Just like the adverts say,
We will find ourselves one day, in the reflections of the billboards,
In the muddy water at the side of the road
This track features piano from DJ and musician JAMUEL.
Setting: Weardale, (The North Pennines), England.
The Wrestler
Colour: Red, postbox red, lipstick red!
Season: Summer, 4am on a summer’s night.
Inspiration: The Wrestler is the most personal of all tracks in the album. It’s the lightest track too, the most silly.

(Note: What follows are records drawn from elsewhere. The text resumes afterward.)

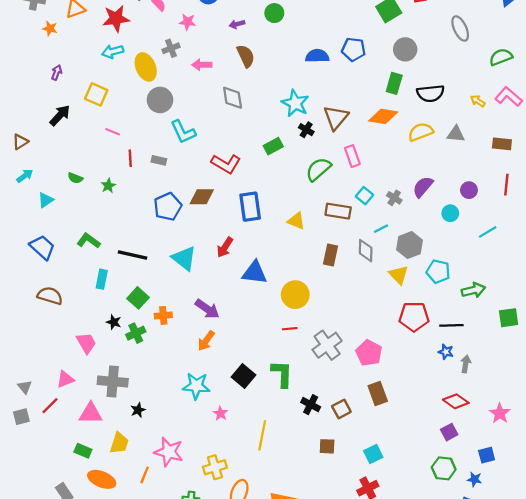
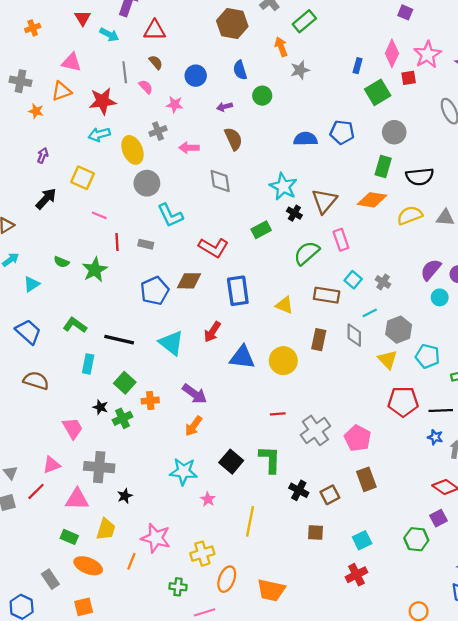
green star: (108, 186) -> (95, 270), size x1.6
purple semicircle: (423, 187) -> (431, 270), moved
yellow circle: (295, 295) -> (283, 361), moved
green hexagon: (444, 468) -> (416, 539), moved

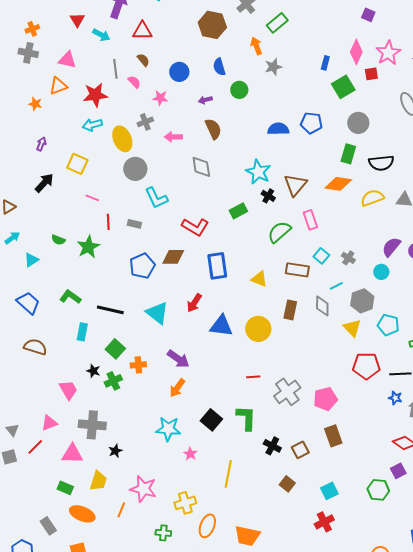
gray cross: (20, 81) -> (28, 53), moved
cyan circle: (440, 297) -> (381, 272), moved
pink pentagon: (358, 438) -> (325, 399), turned 30
brown square: (315, 533) -> (287, 484), turned 35

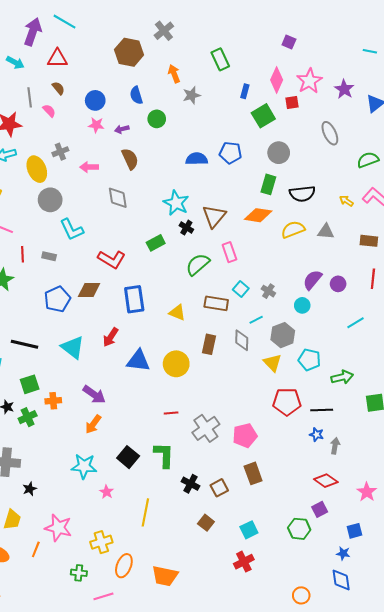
green rectangle: (277, 23) -> (220, 59), moved, turned -75
pink star: (160, 98) -> (96, 125), moved
green square: (115, 349) -> (30, 384), turned 30

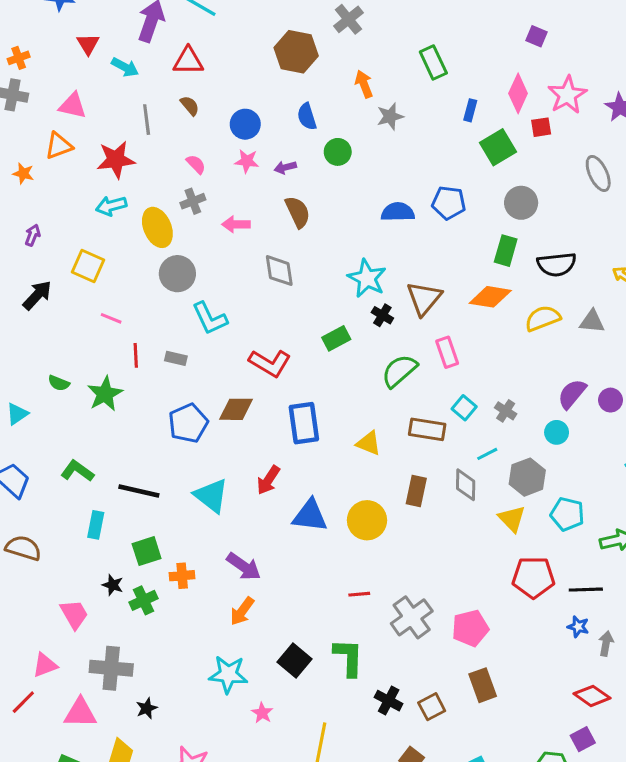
pink semicircle: (49, 111) -> (196, 164), moved

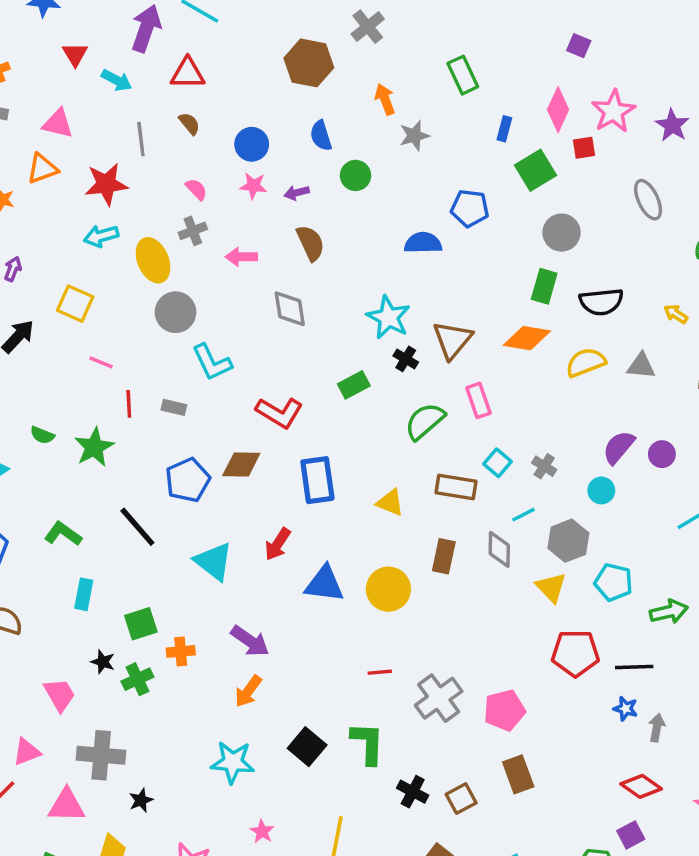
blue pentagon: (449, 203) -> (470, 208), moved
black line: (139, 491) -> (137, 527), moved, turned 36
pink star: (262, 713) -> (262, 831), moved

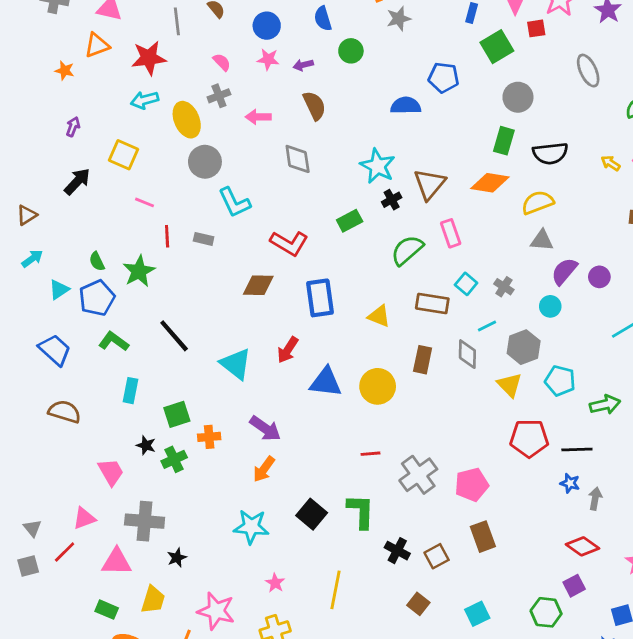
black cross: (406, 359) -> (392, 200), turned 30
gray triangle: (641, 366) -> (542, 240), moved
green semicircle: (42, 435) -> (97, 261), turned 42
blue pentagon: (188, 480) -> (97, 298), moved

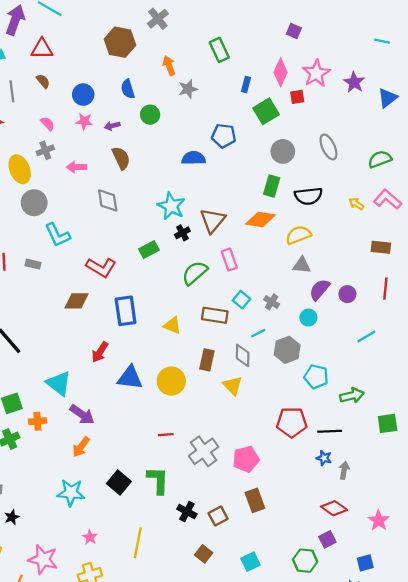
gray ellipse: (588, 71) -> (328, 147), moved
cyan triangle: (236, 364) -> (59, 383), moved
yellow triangle: (510, 385) -> (233, 386), moved

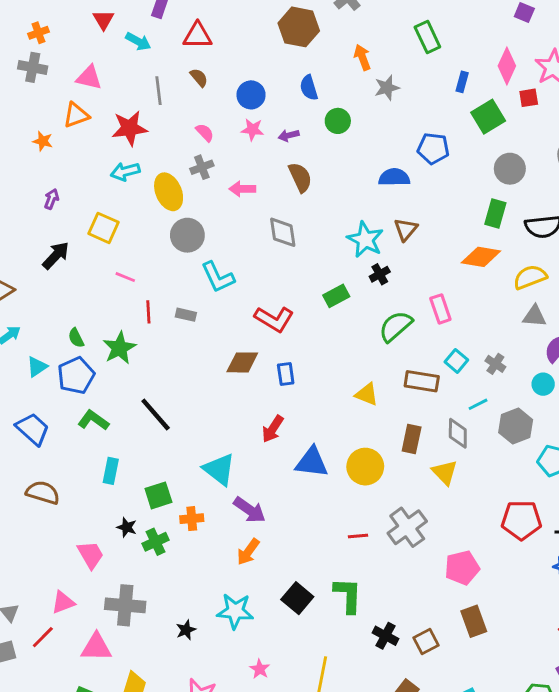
brown triangle: (213, 221) -> (406, 229), moved, size x0.7
blue rectangle: (126, 311) -> (286, 374), moved, size x0.6
gray cross: (204, 451) -> (407, 527), moved
black star: (12, 517) -> (186, 630), moved

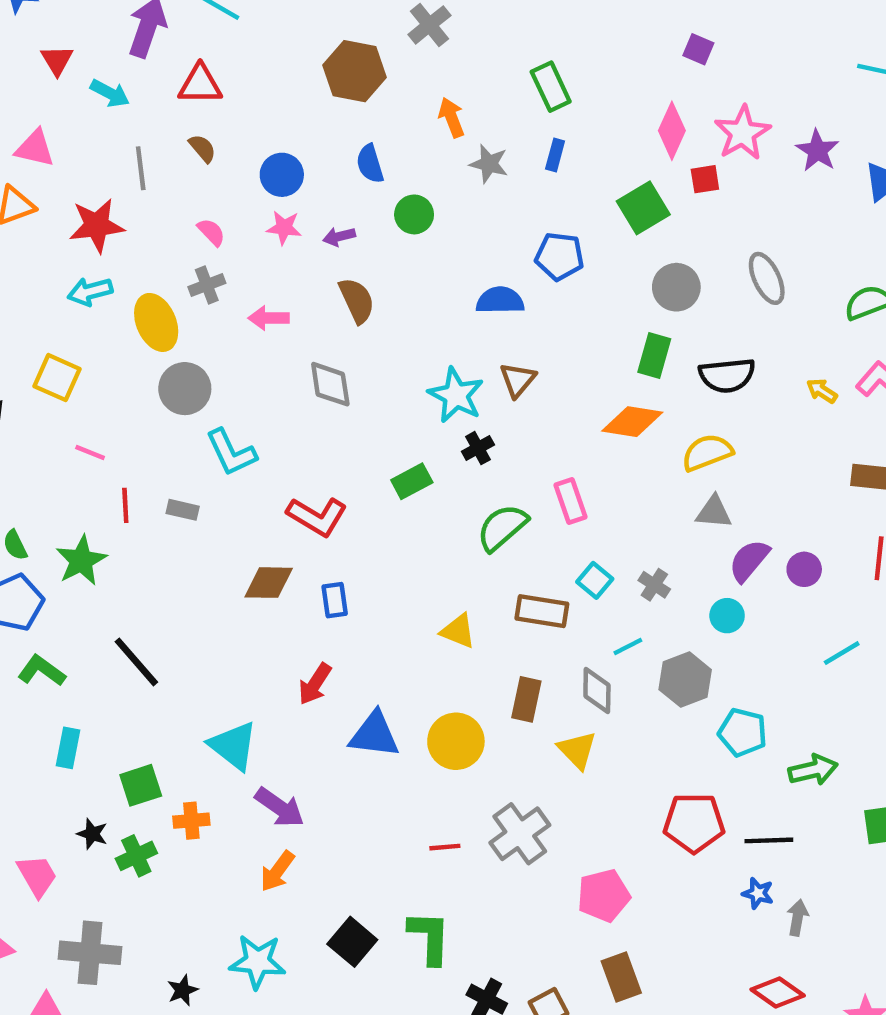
blue rectangle: (462, 82) -> (555, 155), moved
gray star: (387, 88) -> (489, 164), turned 30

It started with a vivid dream. I think descriptions of personal dreams can often be a bit boring when described literally so I’m not going to describe it here. But to sum up its importance for me, it was a dream which helped me to process some uncomfortable parts of myself, parts of myself that hide behind a painted veneer, that ultimately seek destruction! I suppose I had to laugh at this… that laughter was a kind of acceptance, a spell of transformation.
Ornante painted,
Like the devil,
You’re my downfall,
And my grace
Vocals on The Wrestler were recorded by DJ and producer Palms Trax.
Setting: In your dreams.
Occupied
Colour: Dark purple.
Season: Spring.
Inspiration: In many ways the track follows more in the tradition of the last album, switching narrative voices and perspectives, it’s ironic and kinda mad. I just remember thinking up the lyrics whilst cycling through the Tiergarten. I think it was mid-lockdown and I was doing some online Yoga course which I found both simultaneously relieving and claustrophobic.
It’s a song about the ironies of trying to find a middle ground between consumerism and spiritual truth. Inspirations were medieval alchemical formulas, self help meditations on YouTube, Félix Guattari and Gilles Deleuzei on Facility and finally watching, in disbelief, someone take a cat on a lead around a park in Berlin.
This track features vocals from Odie Ji Ghast.
Setting: Walking through Canary Wharf on acid.
The Double
Colour: Pink, Transparent.
Season: Winter.
Inspiration: It’s a song about the double bind of individualism; how we’re supposed to understand ourselves as a part of history in a world where communal thought and action isn’t encouraged. Here, I tried to exploit a bit some more standard and cheesy pop tropes and the kind of abstract ‘yearning’ feeling you get in a lot of pop songs to make a more direct criticism of our political system.
I’m missing history,
Cos’ I’m waiting for the right time
Setting: Online.
Don’t Look Now! is out now on Hot Concept.